▶ [What to do] Take the records below and set down exactly the lines from the one with "com os resultados" to the one with "а завтра дурню в руки потрапить щось справжнє", ends included; do not copy the pictures.

▶ [Stored dataset items]
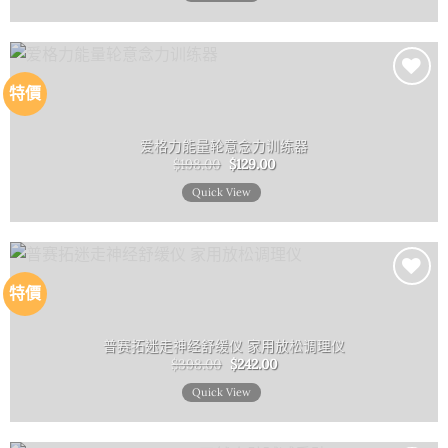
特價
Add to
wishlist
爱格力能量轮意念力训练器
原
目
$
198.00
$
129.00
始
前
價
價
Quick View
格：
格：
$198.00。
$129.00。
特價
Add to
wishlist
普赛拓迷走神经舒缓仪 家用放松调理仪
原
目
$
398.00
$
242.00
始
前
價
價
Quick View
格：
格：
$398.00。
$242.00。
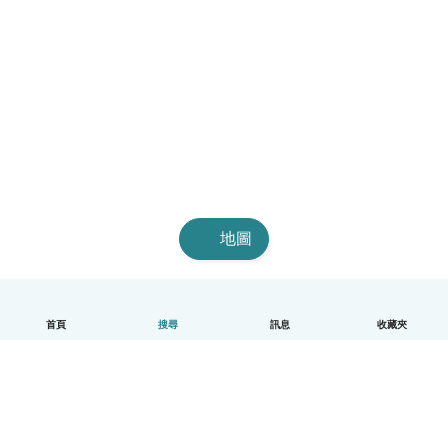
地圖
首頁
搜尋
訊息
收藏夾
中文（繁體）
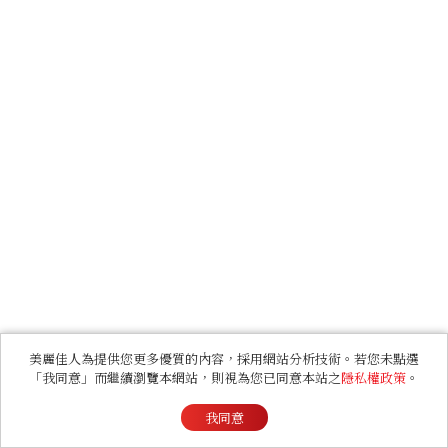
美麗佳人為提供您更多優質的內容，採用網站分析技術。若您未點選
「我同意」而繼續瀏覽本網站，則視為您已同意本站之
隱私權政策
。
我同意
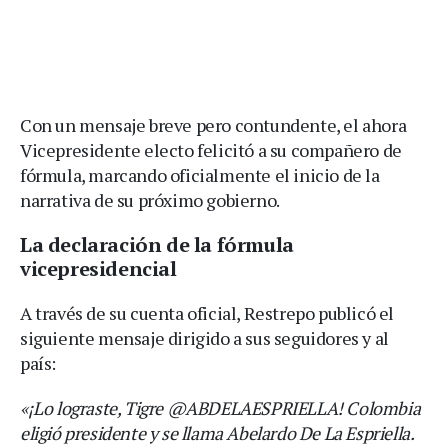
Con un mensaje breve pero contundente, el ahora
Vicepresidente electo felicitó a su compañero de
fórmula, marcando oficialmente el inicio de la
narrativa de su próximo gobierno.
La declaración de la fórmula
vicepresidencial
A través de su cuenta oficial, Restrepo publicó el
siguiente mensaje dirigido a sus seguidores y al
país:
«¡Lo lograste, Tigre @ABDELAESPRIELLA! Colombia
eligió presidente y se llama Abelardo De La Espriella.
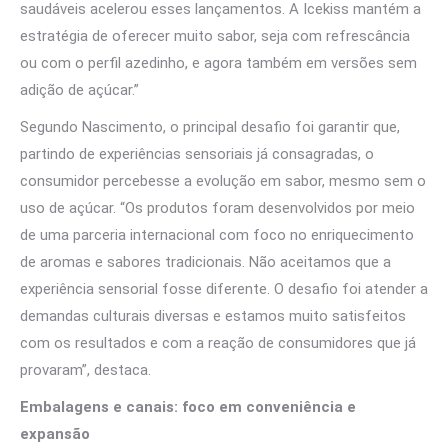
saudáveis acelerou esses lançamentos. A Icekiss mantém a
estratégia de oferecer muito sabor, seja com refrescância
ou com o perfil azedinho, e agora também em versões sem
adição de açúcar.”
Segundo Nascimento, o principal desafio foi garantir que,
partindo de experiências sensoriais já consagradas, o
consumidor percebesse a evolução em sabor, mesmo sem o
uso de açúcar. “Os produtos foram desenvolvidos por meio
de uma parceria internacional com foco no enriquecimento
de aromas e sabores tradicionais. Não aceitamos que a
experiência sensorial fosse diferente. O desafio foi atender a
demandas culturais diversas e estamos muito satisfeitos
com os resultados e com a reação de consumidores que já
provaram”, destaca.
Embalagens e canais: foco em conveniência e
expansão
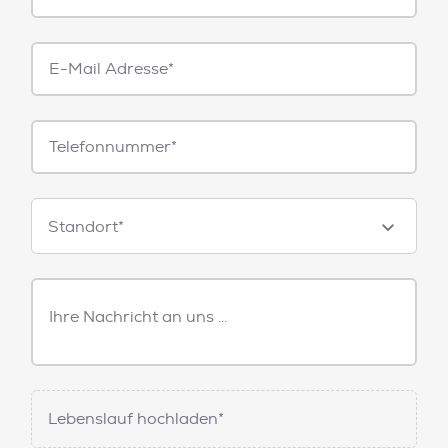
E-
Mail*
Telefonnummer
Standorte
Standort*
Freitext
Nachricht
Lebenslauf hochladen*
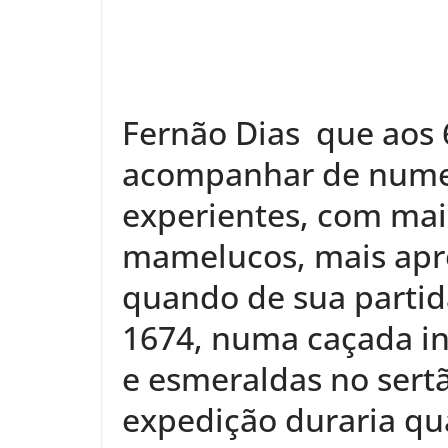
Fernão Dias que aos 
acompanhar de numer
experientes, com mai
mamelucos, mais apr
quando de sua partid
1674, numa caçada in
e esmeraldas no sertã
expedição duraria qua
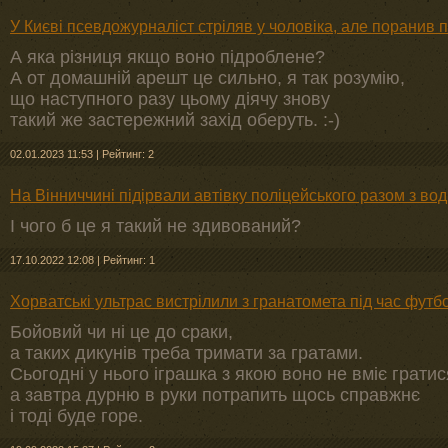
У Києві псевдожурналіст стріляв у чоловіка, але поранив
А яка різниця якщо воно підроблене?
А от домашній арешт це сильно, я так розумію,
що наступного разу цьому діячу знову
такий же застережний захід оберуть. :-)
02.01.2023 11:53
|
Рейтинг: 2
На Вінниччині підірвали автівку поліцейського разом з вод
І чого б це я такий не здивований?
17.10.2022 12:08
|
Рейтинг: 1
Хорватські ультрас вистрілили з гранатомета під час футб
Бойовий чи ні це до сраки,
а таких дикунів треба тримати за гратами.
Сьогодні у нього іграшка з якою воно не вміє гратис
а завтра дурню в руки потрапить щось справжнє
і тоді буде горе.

▶ [Solution to this exercise]
com os resultados e com a reação de consumidores que já
provaram”, destaca.
Embalagens e canais: foco em conveniência e
expansão
E-
Mail*
Telefonnummer
Standorte
Standort*
Freitext
Nachricht
Lebenslauf hochladen*
Fernão Dias que aos 
acompanhar de numer
experientes, com mai
mamelucos, mais apr
quando de sua partid
1674, numa caçada in
e esmeraldas no sertã
expedição duraria qua
У Києві псевдожурналіст стріляв у чоловіка, але поранив
А яка різниця якщо воно підроблене?
А от домашній арешт це сильно, я так розумію,
що наступного разу цьому діячу знову
такий же застережний захід оберуть. :-)
02.01.2023 11:53
|
Рейтинг: 2
На Вінниччині підірвали автівку поліцейського разом з вод
І чого б це я такий не здивований?
17.10.2022 12:08
|
Рейтинг: 1
Хорватські ультрас вистрілили з гранатомета під час футб
Бойовий чи ні це до сраки,
а таких дикунів треба тримати за гратами.
Сьогодні у нього іграшка з якою воно не вміє гратис
а завтра дурню в руки потрапить щось справжнє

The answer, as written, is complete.